Retirement
Two senior women sitting on a couch having a conversation Media_Photos | Shutterstock

Can’t afford to retire alone? Why senior Canadians are turning to roommates and alternative housing options to survive rising rents

When you’re planning for retirement, finding a roommate isn’t usually on the to-do list. But for a growing number of senior Canadians, the economics of retirement are making shared living not just appealing, but necessary.

The median yearly income for an individual senior in Canada is $31,400 according to Wealthsimple.
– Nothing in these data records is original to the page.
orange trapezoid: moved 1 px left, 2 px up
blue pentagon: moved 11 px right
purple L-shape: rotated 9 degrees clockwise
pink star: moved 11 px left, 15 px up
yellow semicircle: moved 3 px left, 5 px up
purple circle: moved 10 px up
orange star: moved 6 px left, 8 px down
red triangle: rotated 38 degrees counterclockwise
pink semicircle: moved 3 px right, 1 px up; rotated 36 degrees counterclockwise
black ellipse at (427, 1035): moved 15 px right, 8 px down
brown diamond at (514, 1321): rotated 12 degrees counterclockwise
This figure includes both Canada Pension Plan (CPP) and Old Age Security (OAS) benefits, any workplace pensions as well as withdrawals from personal retirement accounts.

Advertisement

As Statistics Canada reported in 2023, data from the 2021 census showed that roughly 1 in 3 Canadian renters aged 65 and over spends more than 30% of their income on housing — the commonly used threshold for being considered “shelter-cost burdened.” That figure is higher still among those on fixed incomes, including seniors relying primarily on government pensions.
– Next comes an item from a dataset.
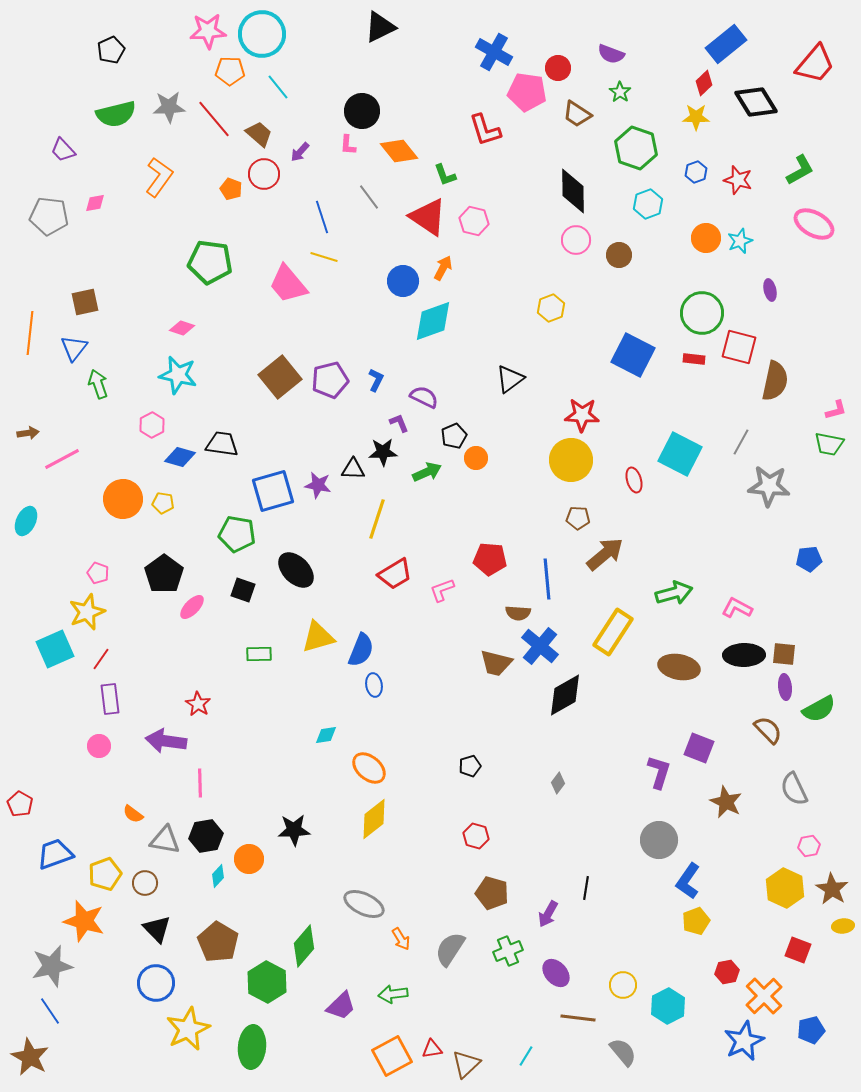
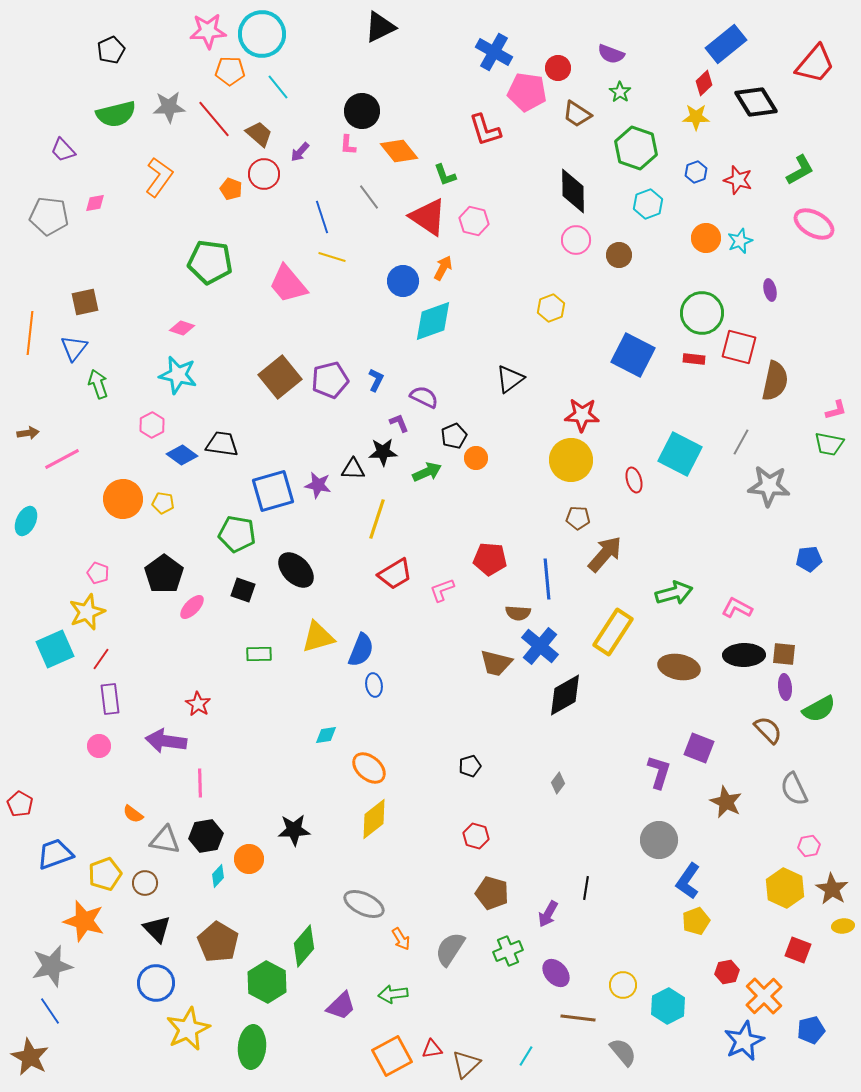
yellow line at (324, 257): moved 8 px right
blue diamond at (180, 457): moved 2 px right, 2 px up; rotated 20 degrees clockwise
brown arrow at (605, 554): rotated 9 degrees counterclockwise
Canada’s rental market has seen some stabilization. While asking rents hit record highs in 2024 and early 2025, many metropolitan areas saw significant decreases in asking rents later in 2025 and early 2026.

However, according to data from RBC, rent still ranks as one of the fastest growing components of Canada’s Consumer Price Index (CPI). This is mainly due to landlords continuing to raise rents for existing tenants as well as on rental units that have turned over between old and new tenants.

Homeowners aren’t faring much better, as rising property taxes, strata fees and home-maintenance costs are squeezing budgets and leaving little room for financial error. For seniors who do own, wealth is often tied up in the home itself, which is difficult to access without selling the property or taking on debt.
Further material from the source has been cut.